Desmatamento no Brasil registra queda de 20,6% em 2025
Pela primeira vez em seis anos, desmate no Brasil fica abaixo de 1 milhão de hectares.
Desmatamento caiu 20,6% em 2025, com todos os biomas registrando redução histórica.
Em 3 pontos
- Desmatamento total no Brasil caiu para 984.794 hectares em 2025.
- Pantanal teve a maior queda proporcional, com redução de 48,4%.
- Cerrado segue como bioma mais desmatado, com 540.614 hectares perdidos.
Pela primeira vez desde 2019, a área total de vegetação nativa desmatada no Brasil ficou abaixo de 1 milhão de hectares em um único ano. De acordo com o Relatório Anual do Desmatamento no Brasil (RAD2025), divulgado pelo MapBiomas nesta quarta-feira (27), foram desmatados 984.794 hectares no país em 2025, uma redução de 20,6% em relação a 2024. Todos os biomas do país tiveram redução da área desmatada. O Pantanal registrou a maior redução proporcional entre todos os biomas, com queda de 48,4% na área desmatada em relação a 2024, somando 12.260 hectares perdidos no ano. O Cerrado continua sendo o bioma com maior área desmatada, com 540.614 hectares em 2025. Notícias relacionadas:Desmatamento da Mata Atlântica de São Paulo tem queda de 29%, diz Inpe.Amazônia Soberana: programa vai combater c
🧭 O que isso muda para você
- Agricultores podem mapear áreas de preservação com dados do MapBiomas para evitar multas.

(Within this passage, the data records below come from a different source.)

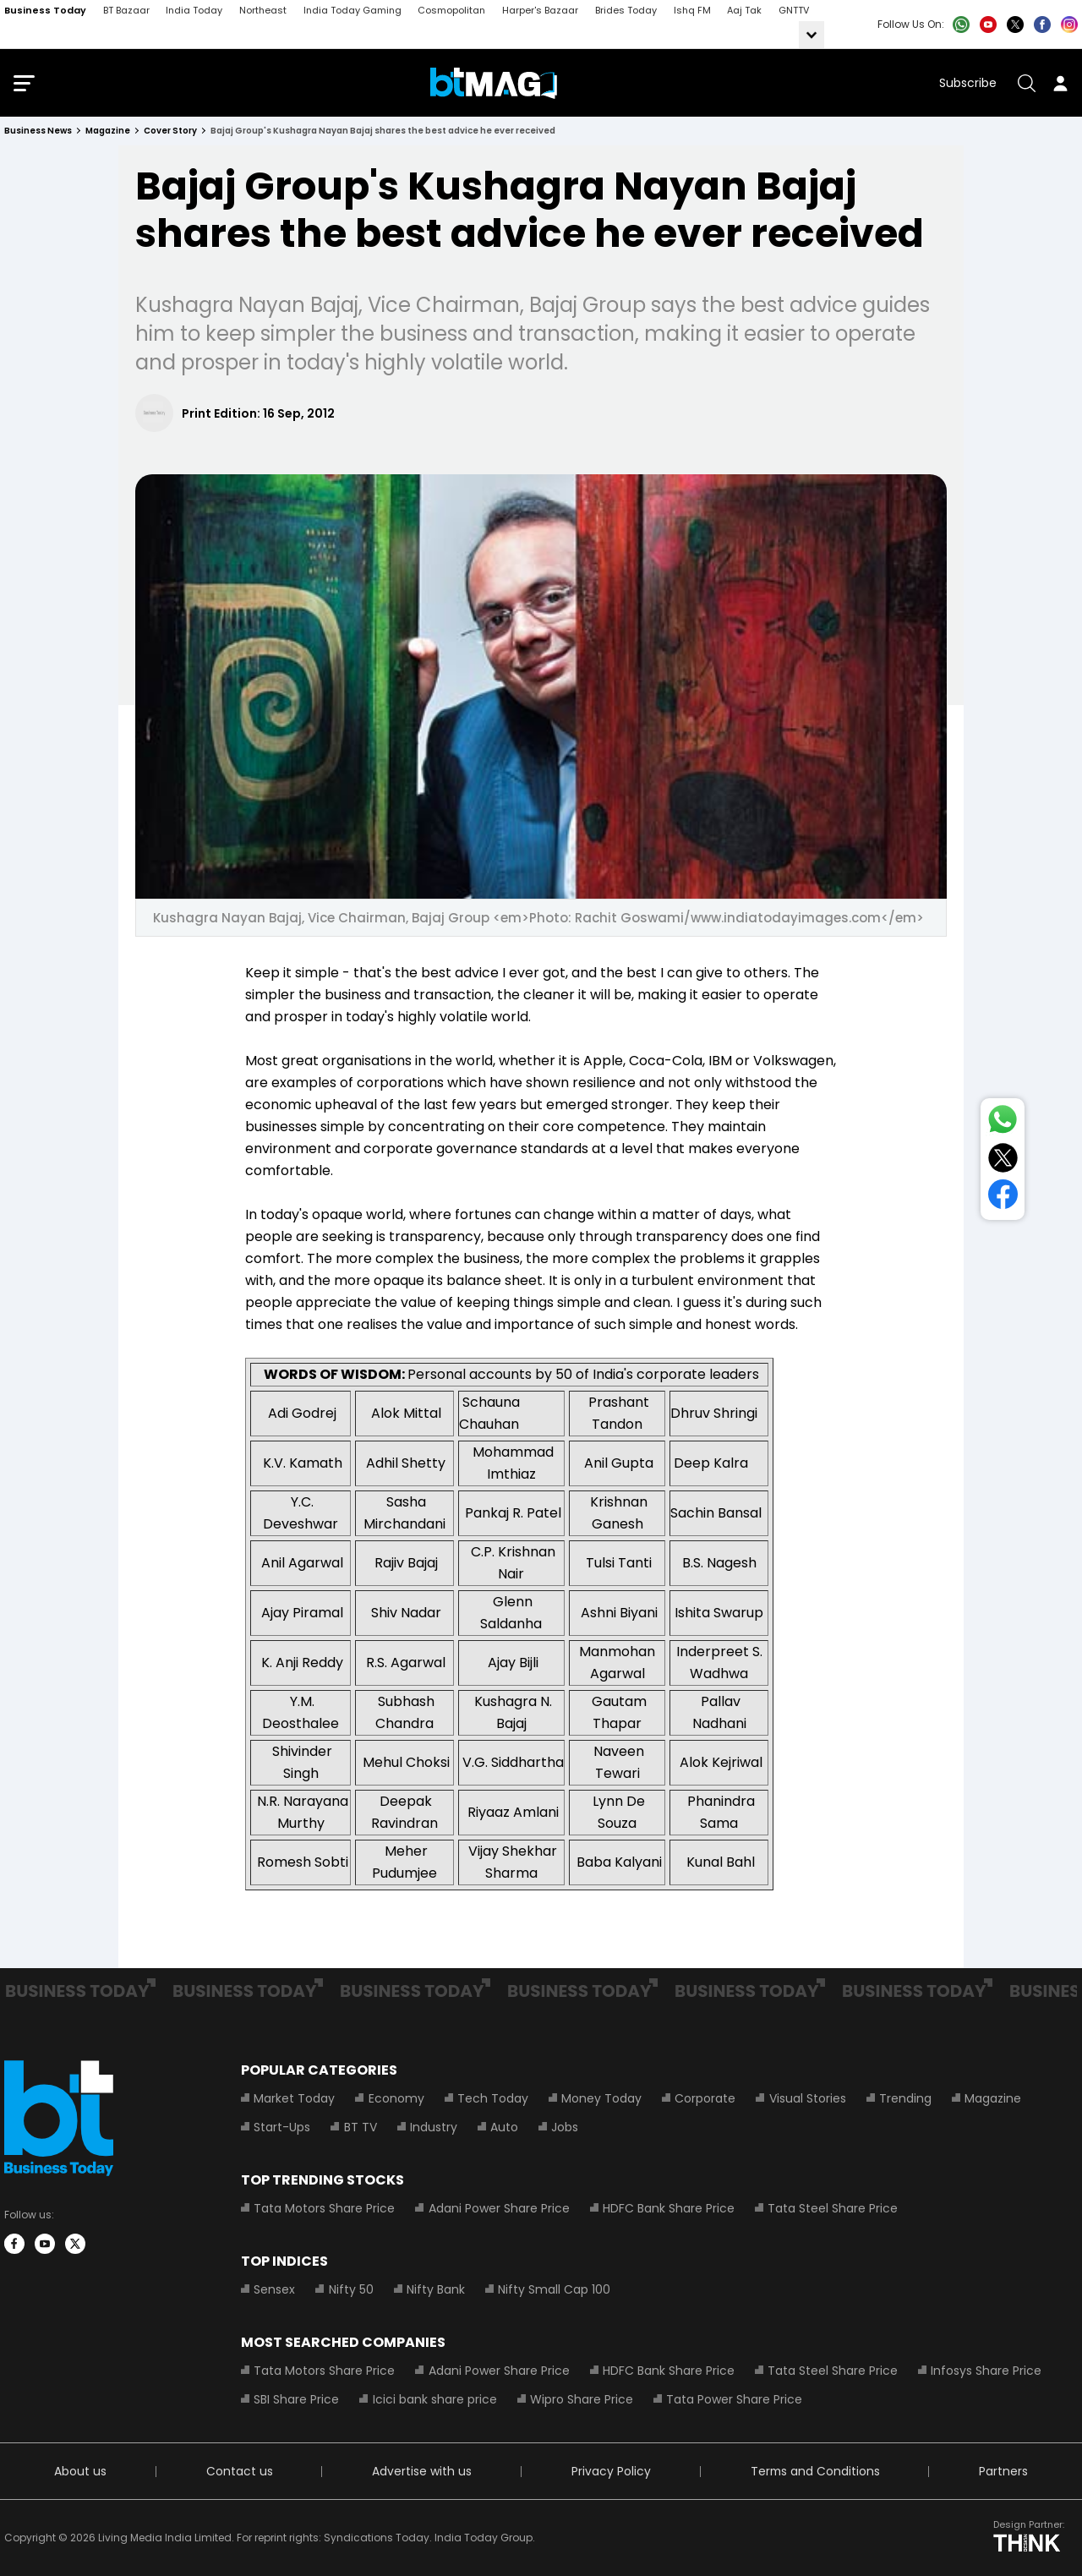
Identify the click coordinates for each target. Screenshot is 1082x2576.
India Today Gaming (352, 10)
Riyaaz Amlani (513, 1812)
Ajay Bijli (513, 1662)
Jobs (563, 2127)
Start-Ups (282, 2127)
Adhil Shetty (405, 1463)
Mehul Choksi (406, 1762)
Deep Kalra (711, 1463)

- Pesquisadores podem correlacionar a queda do desmate com políticas de fiscalização para validar estratégias.
- Entusiastas de plantas podem usar os relatórios para identificar biomas prioritários para restauração ecológica.

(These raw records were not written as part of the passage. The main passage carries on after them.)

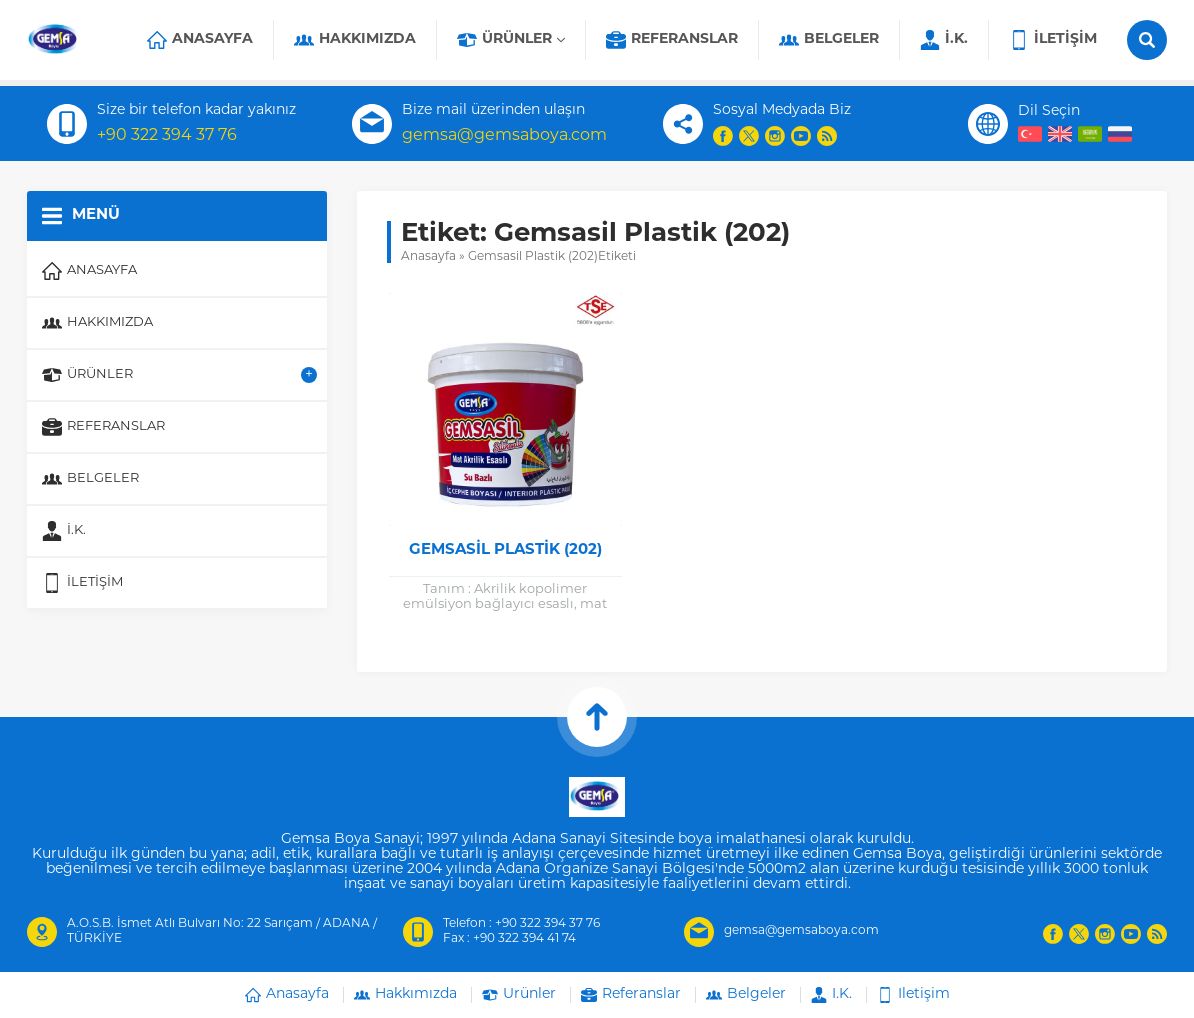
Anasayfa (428, 257)
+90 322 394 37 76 (167, 136)
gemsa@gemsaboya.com (504, 136)
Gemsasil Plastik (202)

- Produtores rurais podem buscar certificações ambientais com base na redução do desmate em suas regiões.
Contexto e relevância para botânica
O desmatamento no Brasil registrou queda de 20,6% em 2025, atingindo 984.794 hectares – a primeira vez desde 2019 que o índice fica abaixo de 1 milhão de hectares. O dado, divulgado pelo MapBiomas no Relatório Anual do Desmatamento (RAD2025), reflete uma tendência positiva para a conservação da vegetação nativa, essencial para a manutenção da biodiversidade e dos serviços ecossistêmicos. Para a botânica, a redução do desmate significa preservação de habitats de milhares de espécies vegetais, muitas endêmicas e ameaçadas.
Mecanismos e descobertas
• A redução foi observada em todos os biomas brasileiros, com destaque para o Pantanal, que teve queda de 48,4% (12.260 hectares desmatados).
• O Cerrado, apesar da diminuição, continua sendo o bioma com maior área desmatada (540.614 hectares), indicando pressão contínua sobre sua vegetação.

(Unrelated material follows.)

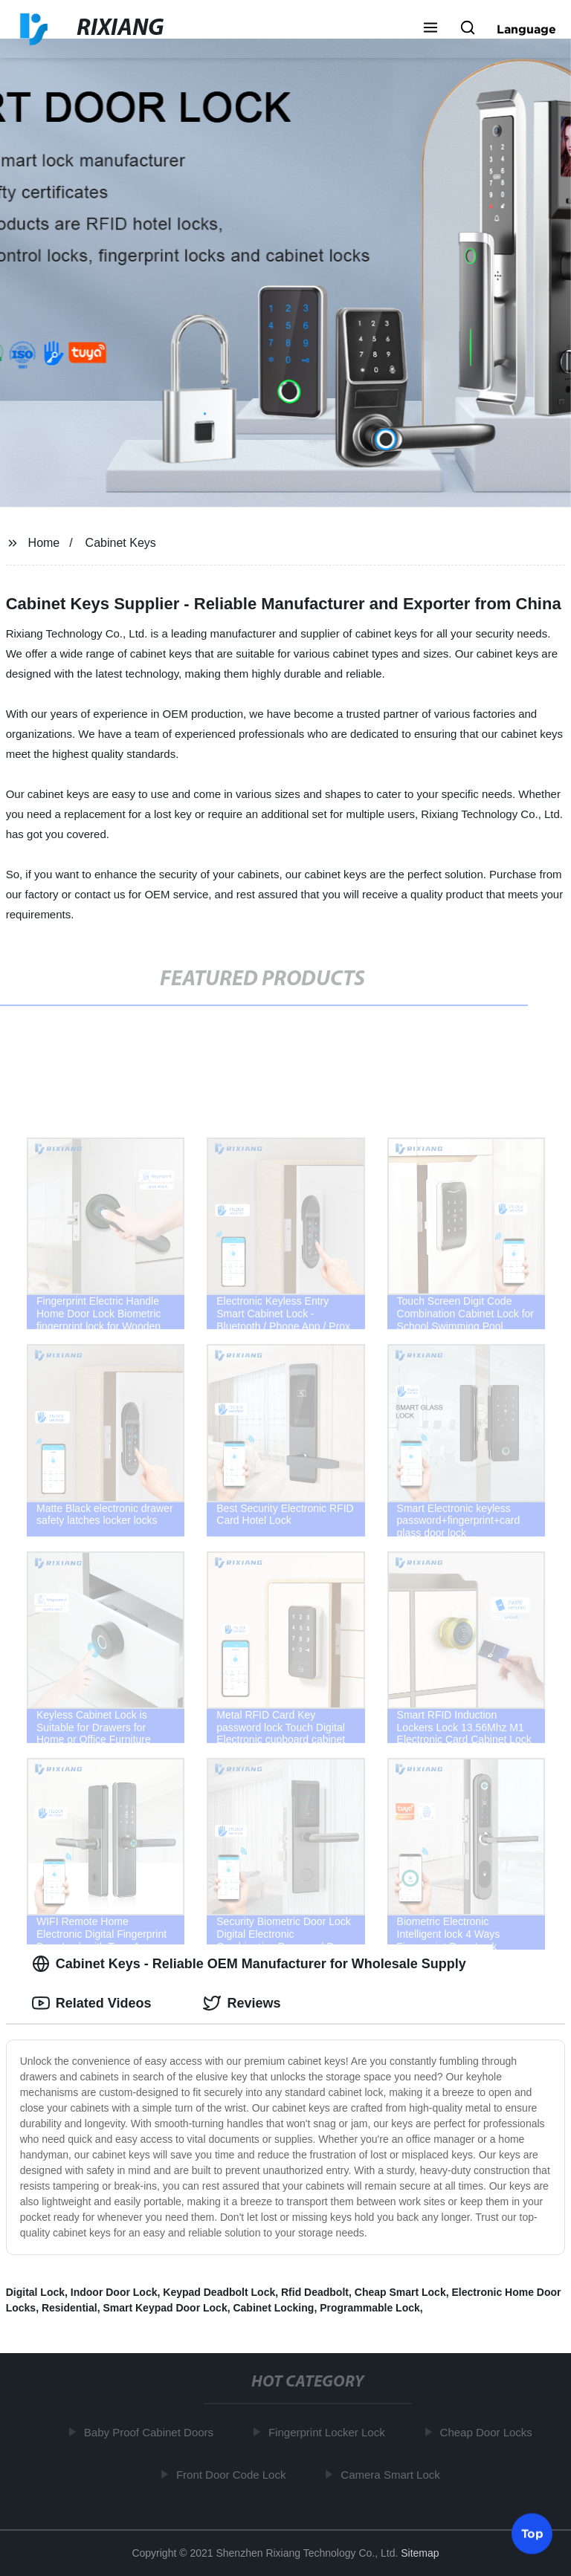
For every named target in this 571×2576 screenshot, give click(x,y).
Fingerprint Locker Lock (329, 2432)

• A queda pode estar associada a políticas de fiscalização mais rigorosas, uso de monitoramento por satélite e maior conscientização, embora os mecanismos exatos ainda estejam em análise.
Implicações práticas
• Na agricultura, a redução do desmate abre oportunidades para práticas sustentáveis, como integração lavoura-pecuária-floresta e certificação de cadeias livres de desmatamento.
• Para o meio ambiente, a preservação de áreas nativas contribui para a regulação do clima, proteção de nascentes e manutenção da polinização.
• Na saúde, a manutenção de ecossistemas intactos reduz o risco de zoonoses ao evitar o contato humano com vetores silvestres.
Espécies de plantas envolvidas
No Cerrado, espécies como o pequizeiro (Caryocar brasiliense), o buriti (Mauritia flexuosa) e o ipê-amarelo (Handroanthus chrysotrichus) são diretamente afetadas pelo desmate. No Pantanal, o aguapé (Eichhornia crassipes) e a vitória-régia (Victoria amazonica) dependem de áreas alagadas preservadas. A redução do desmate protege essas e outras espécies nativas.
Aplicação no Brasil ou regiões tropicais
O Brasil, por abrigar os maiores biomas tropicais do mundo, é referência em monitoramento de desmatamento. A queda de 20,6% pode inspirar outros países tropicais a adotarem sistemas similares de alerta e fiscalização, como o DETER do INPE. Regiões como a Amazônia Legal e o Matopiba (Maranhão, Tocantins, Piauí, Bahia) são áreas críticas onde os dados podem orientar ações de conservação.
Próximos passos da pesquisa
• Investigar as causas específicas da queda em cada bioma, separando efeitos de políticas públicas, fatores econômicos e climáticos.
• Desenvolver modelos preditivos para antecipar focos de desmate com base em dados históricos e variáveis socioambientais.
• Aprofundar o monitoramento de espécies vegetais ameaçadas, correlacionando sua distribuição com as áreas desmatadas remanescentes.